■ WHAT THE TASK ASKS ■
Write the records out exactly as shown. No pictures.
**** EXTRACTED MATERIAL ****
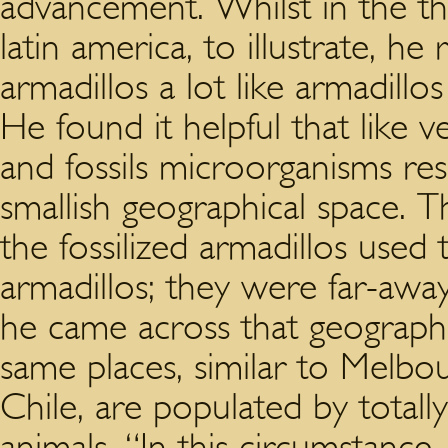
advancement. Whilst in the t
latin america, to illustrate, he
armadillos a lot like armadillo
He found it helpful that like v
and fossils microorganisms re
smallish geographical space. 
the fossilized armadillos used
armadillos; they were far-aw
he came across that geographi
same places, similar to Melbou
Chile, are populated by totally
animals. “In this circumstance,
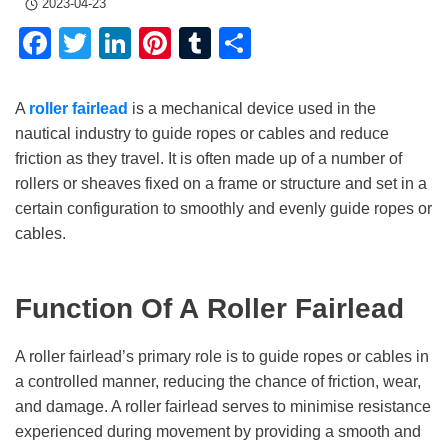
2023-04-23
Facebook
Twitter
LinkedIn
Pinterest
Tumblr
Share
A
roller fairlead
is a mechanical device used in the
nautical industry to guide ropes or cables and reduce
friction as they travel. It is often made up of a number of
rollers or sheaves fixed on a frame or structure and set in a
certain configuration to smoothly and evenly guide ropes or
cables.
Function Of A Roller Fairlead
A roller fairlead’s primary role is to guide ropes or cables in
a controlled manner, reducing the chance of friction, wear,
and damage. A roller fairlead serves to minimise resistance
experienced during movement by providing a smooth and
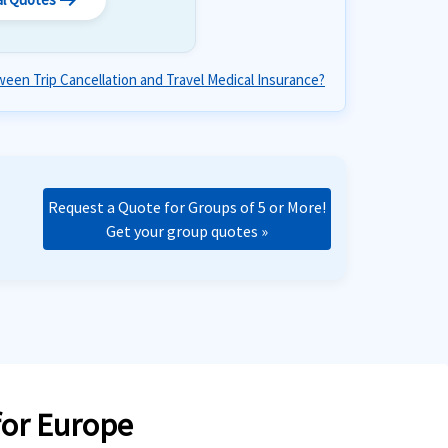
arrow_right_alt
een Trip Cancellation and Travel Medical Insurance?
Request a Quote for Groups of 5 or More!
Get your group quotes »
for Europe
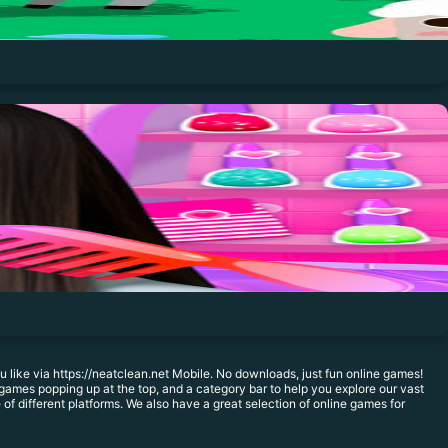
like via https://neatclean.net Mobile. No downloads, just fun online games!
games popping up at the top, and a category bar to help you explore our vast
f different platforms. We also have a great selection of online games for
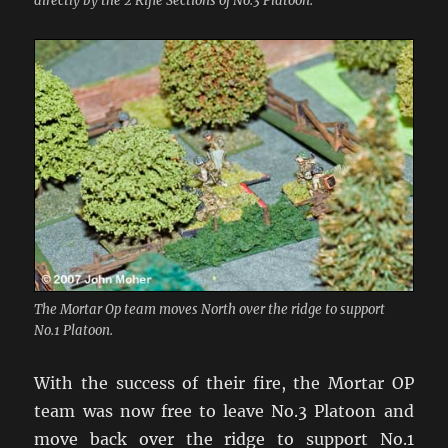
directly by the 2 Rifle Sections of No.3 Platoon.
The Mortar Op team moves North over the ridge to support
No.1 Platoon.
With the success of their fire, the Mortar OP
team was now free to leave No.3 Platoon and
move back over the ridge to support No.1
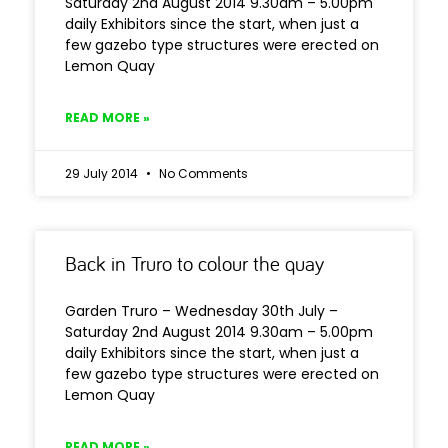
Saturday 2nd August 2014 9.30am – 5.00pm
daily Exhibitors since the start, when just a
few gazebo type structures were erected on
Lemon Quay
READ MORE »
29 July 2014
No Comments
Back in Truro to colour the quay
Garden Truro – Wednesday 30th July –
Saturday 2nd August 2014 9.30am – 5.00pm
daily Exhibitors since the start, when just a
few gazebo type structures were erected on
Lemon Quay
READ MORE »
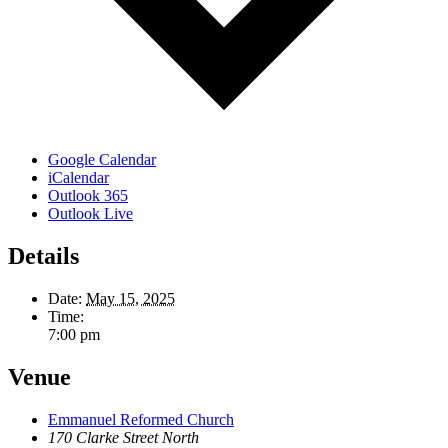
Google Calendar
iCalendar
Outlook 365
Outlook Live
Details
Date:
May 15, 2025
Time:
7:00 pm
Venue
Emmanuel Reformed Church
170 Clarke Street North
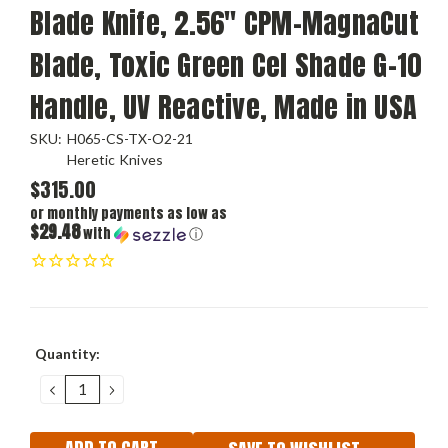
Blade Knife, 2.56" CPM-MagnaCut
Blade, Toxic Green Cel Shade G-10
Handle, UV Reactive, Made in USA
SKU:
H065-CS-TX-O2-21
Heretic Knives
$315.00
or monthly payments as low as
$29.48
with
ⓘ
Current
Quantity:
Stock:
DECREASE
INCREASE
QUANTITY:
QUANTITY:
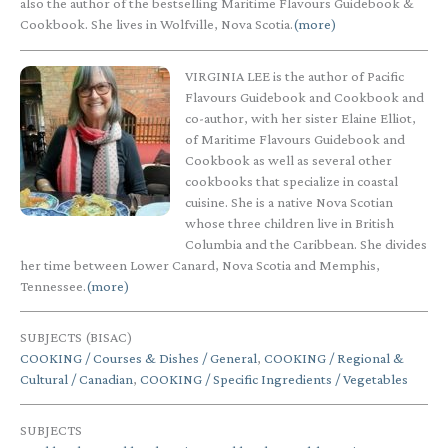
also the author of the bestselling Maritime Flavours Guidebook &
Cookbook. She lives in Wolfville, Nova Scotia.
(more)
VIRGINIA LEE is the author of Pacific
Flavours Guidebook and Cookbook and
co-author, with her sister Elaine Elliot,
of Maritime Flavours Guidebook and
Cookbook as well as several other
cookbooks that specialize in coastal
cuisine. She is a native Nova Scotian
whose three children live in British
Columbia and the Caribbean. She divides
her time between Lower Canard, Nova Scotia and Memphis,
Tennessee.
(more)
SUBJECTS (BISAC)
COOKING / Courses & Dishes / General
,
COOKING / Regional &
Cultural / Canadian
,
COOKING / Specific Ingredients / Vegetables
SUBJECTS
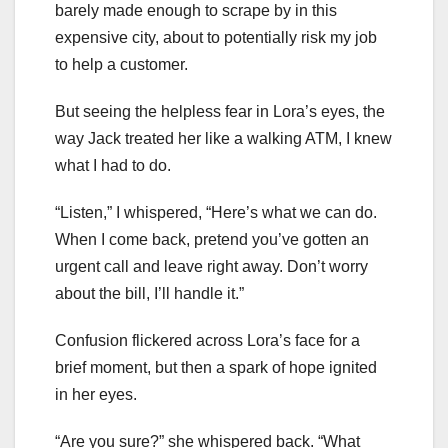
barely made enough to scrape by in this
expensive city, about to potentially risk my job
to help a customer.
But seeing the helpless fear in Lora’s eyes, the
way Jack treated her like a walking ATM, I knew
what I had to do.
“Listen,” I whispered, “Here’s what we can do.
When I come back, pretend you’ve gotten an
urgent call and leave right away. Don’t worry
about the bill, I’ll handle it.”
Confusion flickered across Lora’s face for a
brief moment, but then a spark of hope ignited
in her eyes.
“Are you sure?” she whispered back. “What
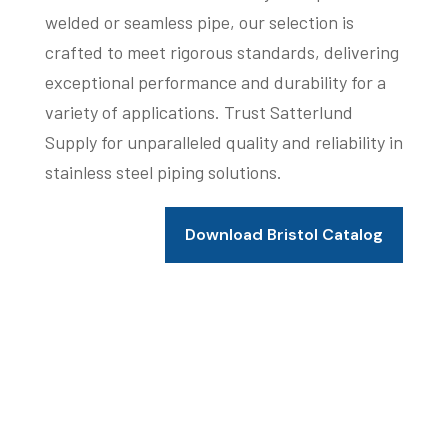
welded or seamless pipe, our selection is
crafted to meet rigorous standards, delivering
exceptional performance and durability for a
variety of applications. Trust Satterlund
Supply for unparalleled quality and reliability in
stainless steel piping solutions.
Download Bristol Catalog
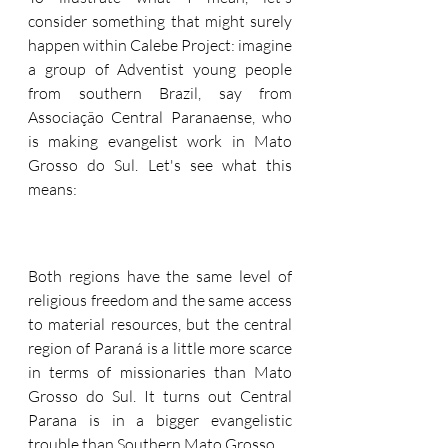
consider something that might surely 
happen within Calebe Project: imagine 
a group of Adventist young people 
from southern Brazil, say from  
Associação Central Paranaense, who 
is making evangelist work in Mato 
Grosso do Sul. Let's see what this 
means:
Both regions have the same level of 
religious freedom and the same access 
to material resources, but the central 
region of Paraná is a little more scarce 
in terms of missionaries than Mato 
Grosso do Sul. It turns out Central 
Parana is in a bigger evangelistic 
trouble than Southern Mato Grosso.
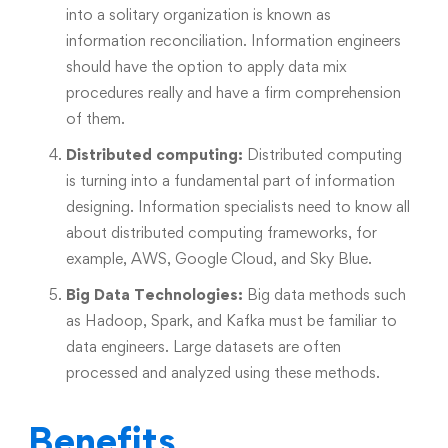
into a solitary organization is known as
information reconciliation. Information engineers
should have the option to apply data mix
procedures really and have a firm comprehension
of them.
Distributed computing:
Distributed computing
is turning into a fundamental part of information
designing. Information specialists need to know all
about distributed computing frameworks, for
example, AWS, Google Cloud, and Sky Blue.
Big Data Technologies:
Big data methods such
as Hadoop, Spark, and Kafka must be familiar to
data engineers. Large datasets are often
processed and analyzed using these methods.
Benefits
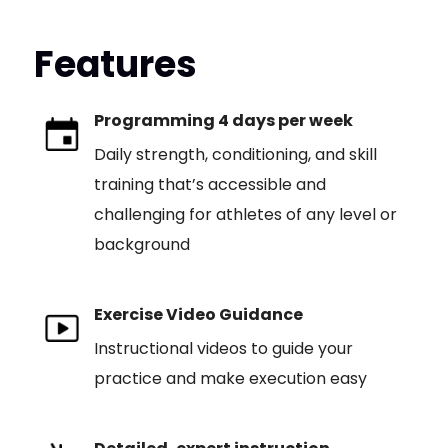
Features
Programming 4 days per week
Daily strength, conditioning, and skill
training that’s accessible and
challenging for athletes of any level or
background
Exercise Video Guidance
Instructional videos to guide your
practice and make execution easy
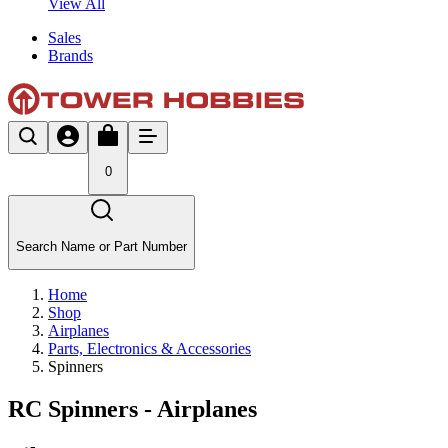
View All
Sales
Brands
0
Search Name or Part Number
Home
Shop
Airplanes
Parts, Electronics & Accessories
Spinners
RC Spinners - Airplanes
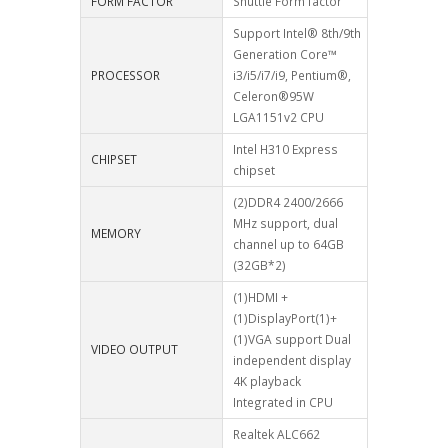
FORM FACTOR
Shuttle Form factor
Support Intel® 8th/9th
Generation Core™
PROCESSOR
i3/i5/i7/i9, Pentium®,
Celeron®95W
LGA1151v2 CPU
Intel H310 Express
CHIPSET
chipset
(2)DDR4 2400/2666
MHz support, dual
MEMORY
channel up to 64GB
(32GB*2)
(1)HDMI +
(1)DisplayPort(1)+
(1)VGA support Dual
VIDEO OUTPUT
independent display
4K playback
Integrated in CPU
Realtek ALC662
****
■ WRITTEN SOLUTION ■
advancement. Whilst in the t
latin america, to illustrate, he
armadillos a lot like armadillo
He found it helpful that like v
and fossils microorganisms re
smallish geographical space. 
the fossilized armadillos used
armadillos; they were far-aw
he came across that geographi
same places, similar to Melbou
Chile, are populated by totally
animals. “In this circumstance,
2023-04-23
Facebook
Twitter
LinkedIn
Pinterest
Tumblr
Share
A
roller fairlead
is a mechanical device used in the
nautical industry to guide ropes or cables and reduce
friction as they travel. It is often made up of a number of
rollers or sheaves fixed on a frame or structure and set in a
certain configuration to smoothly and evenly guide ropes or
cables.
Function Of A Roller Fairlead
A roller fairlead’s primary role is to guide ropes or cables in
a controlled manner, reducing the chance of friction, wear,
and damage. A roller fairlead serves to minimise resistance
experienced during movement by providing a smooth and
arrow_right_alt
een Trip Cancellation and Travel Medical Insurance?
Request a Quote for Groups of 5 or More!
Get your group quotes »
for Europe
like via https://neatclean.net Mobile. No downloads, just fun online games!
games popping up at the top, and a category bar to help you explore our vast
f different platforms. We also have a great selection of online games for
directly by the 2 Rifle Sections of No.3 Platoon.
The Mortar Op team moves North over the ridge to support
No.1 Platoon.
With the success of their fire, the Mortar OP
team was now free to leave No.3 Platoon and
move back over the ridge to support No.1
Saturday 2nd August 2014 9.30am – 5.00pm
daily Exhibitors since the start, when just a
few gazebo type structures were erected on
Lemon Quay
READ MORE »
29 July 2014
No Comments
Back in Truro to colour the quay
Garden Truro – Wednesday 30th July –
Saturday 2nd August 2014 9.30am – 5.00pm
daily Exhibitors since the start, when just a
few gazebo type structures were erected on
Lemon Quay
READ MORE »
Google Calendar
iCalendar
Outlook 365
Outlook Live
Details
Date:
May 15, 2025
Time:
7:00 pm
Venue
Emmanuel Reformed Church
170 Clarke Street North
Blade Knife, 2.56" CPM-MagnaCut
Blade, Toxic Green Cel Shade G-10
Handle, UV Reactive, Made in USA
SKU:
H065-CS-TX-O2-21
Heretic Knives
$315.00
or monthly payments as low as
$29.48
with
ⓘ
Current
Quantity:
Stock:
DECREASE
INCREASE
QUANTITY:
QUANTITY:
also the author of the bestselling Maritime Flavours Guidebook &
Cookbook. She lives in Wolfville, Nova Scotia.
(more)
VIRGINIA LEE is the author of Pacific
Flavours Guidebook and Cookbook and
co-author, with her sister Elaine Elliot,
of Maritime Flavours Guidebook and
Cookbook as well as several other
cookbooks that specialize in coastal
cuisine. She is a native Nova Scotian
whose three children live in British
Columbia and the Caribbean. She divides
her time between Lower Canard, Nova Scotia and Memphis,
Tennessee.
(more)
SUBJECTS (BISAC)
COOKING / Courses & Dishes / General
,
COOKING / Regional &
Cultural / Canadian
,
COOKING / Specific Ingredients / Vegetables
SUBJECTS
barely made enough to scrape by in this
expensive city, about to potentially risk my job
to help a customer.
But seeing the helpless fear in Lora’s eyes, the
way Jack treated her like a walking ATM, I knew
what I had to do.
“Listen,” I whispered, “Here’s what we can do.
When I come back, pretend you’ve gotten an
urgent call and leave right away. Don’t worry
about the bill, I’ll handle it.”
Confusion flickered across Lora’s face for a
brief moment, but then a spark of hope ignited
in her eyes.
“Are you sure?” she whispered back. “What
welded or seamless pipe, our selection is
crafted to meet rigorous standards, delivering
exceptional performance and durability for a
variety of applications. Trust Satterlund
Supply for unparalleled quality and reliability in
stainless steel piping solutions.
Download Bristol Catalog
consider something that might surely 
happen within Calebe Project: imagine 
a group of Adventist young people 
from southern Brazil, say from  
Associação Central Paranaense, who 
is making evangelist work in Mato 
Grosso do Sul. Let's see what this 
means:
Both regions have the same level of 
religious freedom and the same access 
to material resources, but the central 
region of Paraná is a little more scarce 
in terms of missionaries than Mato 
Grosso do Sul. It turns out Central 
Parana is in a bigger evangelistic 
trouble than Southern Mato Grosso.
into a solitary organization is known as
information reconciliation. Information engineers
should have the option to apply data mix
procedures really and have a firm comprehension
of them.
Distributed computing:
Distributed computing
is turning into a fundamental part of information
designing. Information specialists need to know all
about distributed computing frameworks, for
example, AWS, Google Cloud, and Sky Blue.
Big Data Technologies:
Big data methods such
as Hadoop, Spark, and Kafka must be familiar to
data engineers. Large datasets are often
processed and analyzed using these methods.
Benefits
Features
Programming 4 days per week
Daily strength, conditioning, and skill
training that’s accessible and
challenging for athletes of any level or
background
Exercise Video Guidance
Instructional videos to guide your
practice and make execution easy
View All
Sales
Brands
0
Search Name or Part Number
Home
Shop
Airplanes
Parts, Electronics & Accessories
Spinners
RC Spinners - Airplanes
FORM FACTOR
Shuttle Form factor
Support Intel® 8th/9th
Generation Core™
PROCESSOR
i3/i5/i7/i9, Pentium®,
Celeron®95W
LGA1151v2 CPU
Intel H310 Express
CHIPSET
chipset
(2)DDR4 2400/2666
MHz support, dual
MEMORY
channel up to 64GB
(32GB*2)
(1)HDMI +
(1)DisplayPort(1)+
(1)VGA support Dual
VIDEO OUTPUT
independent display
4K playback
Integrated in CPU
Realtek ALC662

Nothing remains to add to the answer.